Thursday, November 06, 2003

Communicating Across the Disadvantage Margin

What does it really mean to be disadvantaged? According to Childers and Post: “It means to be lacking in something that society considers important.” (Childers & Post, 1975). I wonder it there is opportunities within this lacking.

In The Impoverished Life-World of Outsiders, Chatman provides a cogent overview of the issues facing disadvantaged communities: elders, the poor, and the unemployed (Chatman, 1996). In her discussion, Chatman provides a taxonomy of key considerations when studying the disadvantaged: Secrecy, Deception, Situational Relevance, and Risk Taking. Her key finding is that the poor are not a community of insiders who share information among themselves but rather a constellation of outsiders who are often afraid and unwilling to share information. The consideration that I find particularly interesting is Chatman’s focus on “Situational Relevance” and the notion that the value of information and communication is rooted in the practices of a particular community.

This concept of communally established relevance is inherent in many other works.
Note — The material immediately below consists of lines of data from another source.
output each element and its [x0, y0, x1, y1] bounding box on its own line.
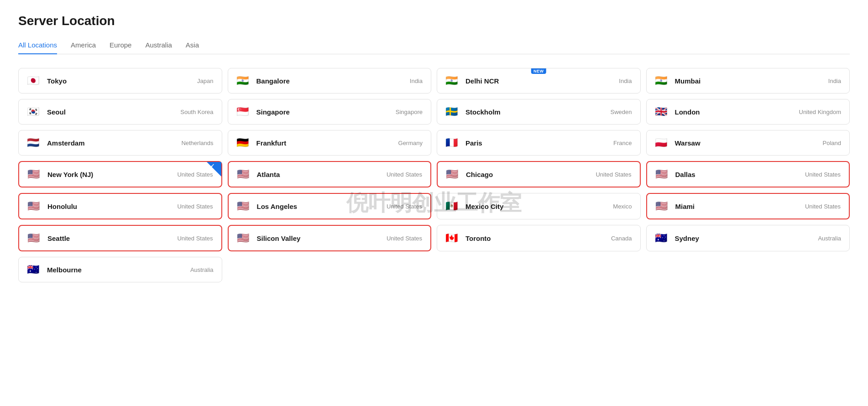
flag-icon: 🇦🇺 — [27, 265, 42, 275]
flag-icon: 🇸🇬 — [236, 107, 251, 117]
flag-icon: 🇺🇸 — [237, 169, 251, 179]
location-cell[interactable]: 🇨🇦TorontoCanada — [437, 225, 641, 251]
cell-info: ChicagoUnited States — [466, 171, 632, 178]
location-cell[interactable]: 🇦🇺SydneyAustralia — [646, 225, 850, 251]
flag-icon: 🇺🇸 — [655, 201, 670, 211]
location-cell[interactable]: NEW🇮🇳Delhi NCRIndia — [437, 68, 641, 94]
cell-info: MelbourneAustralia — [47, 266, 214, 274]
city-name: Atlanta — [257, 171, 280, 178]
location-cell[interactable]: 🇫🇷ParisFrance — [437, 130, 641, 156]
location-cell[interactable]: 🇺🇸DallasUnited States — [646, 161, 850, 187]
location-cell[interactable]: 🇺🇸SeattleUnited States — [18, 225, 222, 251]
location-cell[interactable]: 🇺🇸New York (NJ)United States — [18, 161, 222, 187]
country-name: India — [619, 78, 632, 84]
cell-info: HonoluluUnited States — [47, 203, 213, 210]
country-name: Australia — [818, 235, 841, 242]
location-cell[interactable]: 🇰🇷SeoulSouth Korea — [18, 99, 222, 125]
city-name: Warsaw — [675, 139, 701, 147]
cell-info: AmsterdamNetherlands — [47, 139, 214, 147]
location-cell[interactable]: 🇯🇵TokyoJapan — [18, 68, 222, 94]
city-name: Toronto — [465, 234, 491, 242]
country-name: United States — [387, 171, 422, 178]
cell-info: LondonUnited Kingdom — [675, 108, 842, 116]
flag-icon: 🇮🇳 — [236, 76, 251, 86]
cell-info: New York (NJ)United States — [47, 171, 213, 178]
flag-icon: 🇨🇦 — [445, 233, 460, 243]
cell-info: StockholmSweden — [465, 108, 632, 116]
page-title: Server Location — [18, 14, 850, 28]
city-name: Sydney — [675, 234, 699, 242]
location-cell[interactable]: 🇺🇸Silicon ValleyUnited States — [228, 225, 432, 251]
country-name: India — [410, 78, 423, 84]
location-cell[interactable]: 🇺🇸AtlantaUnited States — [228, 161, 432, 187]
location-cell[interactable]: 🇺🇸HonoluluUnited States — [18, 193, 222, 219]
flag-icon: 🇦🇺 — [655, 233, 669, 243]
tab-all-locations[interactable]: All Locations — [18, 37, 57, 54]
tab-europe[interactable]: Europe — [110, 37, 131, 54]
city-name: Tokyo — [47, 77, 67, 85]
tab-america[interactable]: America — [71, 37, 96, 54]
city-name: Chicago — [466, 171, 493, 178]
city-name: Frankfurt — [256, 139, 287, 147]
location-cell[interactable]: 🇺🇸MiamiUnited States — [646, 193, 850, 219]
country-name: Singapore — [396, 109, 423, 115]
location-cell[interactable]: 🇵🇱WarsawPoland — [646, 130, 850, 156]
location-cell[interactable]: 🇮🇳BangaloreIndia — [228, 68, 432, 94]
flag-icon: 🇺🇸 — [655, 169, 670, 179]
location-cell[interactable]: 🇳🇱AmsterdamNetherlands — [18, 130, 222, 156]
cell-info: FrankfurtGermany — [256, 139, 423, 147]
flag-icon: 🇯🇵 — [27, 76, 42, 86]
city-name: Paris — [465, 139, 482, 147]
cell-info: Mexico CityMexico — [465, 203, 632, 210]
cell-info: SydneyAustralia — [675, 234, 842, 242]
city-name: Bangalore — [256, 77, 290, 85]
city-name: Melbourne — [47, 266, 82, 274]
location-cell[interactable]: 🇩🇪FrankfurtGermany — [228, 130, 432, 156]
location-cell[interactable]: 🇸🇪StockholmSweden — [437, 99, 641, 125]
check-icon — [207, 162, 221, 177]
tab-australia[interactable]: Australia — [145, 37, 172, 54]
city-name: New York (NJ) — [47, 171, 93, 178]
location-cell[interactable]: 🇺🇸Los AngelesUnited States — [228, 193, 432, 219]
cell-info: AtlantaUnited States — [257, 171, 423, 178]
location-cell[interactable]: 🇦🇺MelbourneAustralia — [18, 257, 222, 282]
country-name: United States — [387, 235, 422, 242]
country-name: South Korea — [180, 109, 213, 115]
tab-asia[interactable]: Asia — [186, 37, 199, 54]
flag-icon: 🇵🇱 — [655, 138, 669, 148]
country-name: United States — [805, 171, 841, 178]
cell-info: ParisFrance — [465, 139, 632, 147]
cell-info: BangaloreIndia — [256, 77, 423, 85]
flag-icon: 🇺🇸 — [27, 233, 42, 243]
flag-icon: 🇫🇷 — [445, 138, 460, 148]
cell-info: TorontoCanada — [465, 234, 632, 242]
city-name: Singapore — [256, 108, 290, 116]
city-name: London — [675, 108, 700, 116]
country-name: India — [828, 78, 841, 84]
country-name: Poland — [823, 140, 841, 146]
country-name: United Kingdom — [799, 109, 842, 115]
country-name: United States — [177, 203, 213, 210]
flag-icon: 🇺🇸 — [446, 169, 460, 179]
flag-icon: 🇺🇸 — [237, 233, 251, 243]
country-name: United States — [596, 171, 631, 178]
country-name: United States — [805, 203, 841, 210]
country-name: Japan — [197, 78, 213, 84]
location-cell[interactable]: 🇸🇬SingaporeSingapore — [228, 99, 432, 125]
city-name: Mexico City — [465, 203, 503, 210]
cell-info: WarsawPoland — [675, 139, 842, 147]
city-name: Los Angeles — [257, 203, 298, 210]
country-name: United States — [387, 203, 422, 210]
location-cell[interactable]: 🇺🇸ChicagoUnited States — [437, 161, 641, 187]
city-name: Stockholm — [465, 108, 501, 116]
flag-icon: 🇺🇸 — [27, 169, 42, 179]
flag-icon: 🇺🇸 — [27, 201, 42, 211]
location-cell[interactable]: 🇬🇧LondonUnited Kingdom — [646, 99, 850, 125]
flag-icon: 🇸🇪 — [445, 107, 460, 117]
location-cell[interactable]: 🇮🇳MumbaiIndia — [646, 68, 850, 94]
flag-icon: 🇮🇳 — [445, 76, 460, 86]
location-cell[interactable]: 🇲🇽Mexico CityMexico — [437, 193, 641, 219]
country-name: Sweden — [611, 109, 632, 115]
cell-info: MiamiUnited States — [675, 203, 841, 210]
city-name: Seattle — [47, 234, 70, 242]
Wenger, for example, talks at length about the processes of community establishment and communication (Wenger, 1998). Even sociological (e.g., Berger & Luckmann, 1989 [1966]) and philosophical (e.g., Wittgenstein, 1958) works have discussed the importance of communal practice in establishing meaning and importance. Menou refers to situational relevance as Paradigmatic Knowledge (Menou, 1995b). Despite Menou’s often Polonius-like double-speak for those studying information exchange in disadvantaged communities (e.g., Menou, 1995a), his taxonomy of paradigmatic knowledge is useful for understanding and exploring paradigmatic knowledge or situational relevance: Informal-Formal, Endogeneous-Exogeneous, Resident-Circulating, Unconscious-Conscious, Acient-Recent, Stable-Changing, and Multiple Purposes-Single Purposes.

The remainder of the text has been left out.